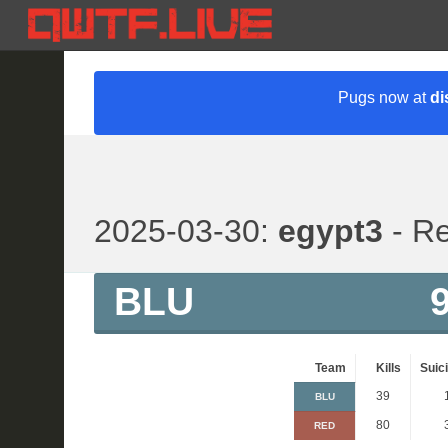
Pugs now at
di
2025-03-30:
egypt3
- Re
BLU
Team
Kills
Suic
39
BLU
80
RED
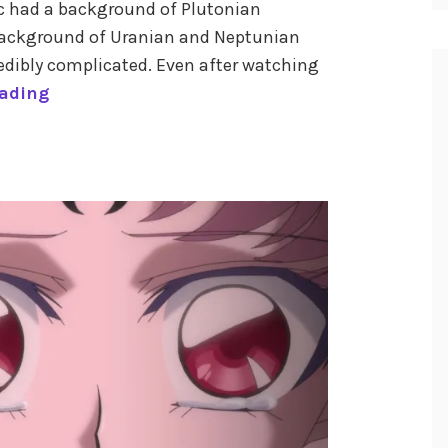
rc had a background of Plutonian
a background of Uranian and Neptunian
credibly complicated. Even after watching
T
eading
h
e
A
s
t
r
o
l
o
g
y
o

##########

The entries must be written out again unchanged. Images are to be left out.

Pugs now at
di
2025-03-30:
egypt3
- Re
BLU
Team
Kills
Suic
39
BLU
80
RED
rc had a background of Plutonian
a background of Uranian and Neptunian
credibly complicated. Even after watching
T
eading
h
e
A
s
t
r
o
l
o
g
y
o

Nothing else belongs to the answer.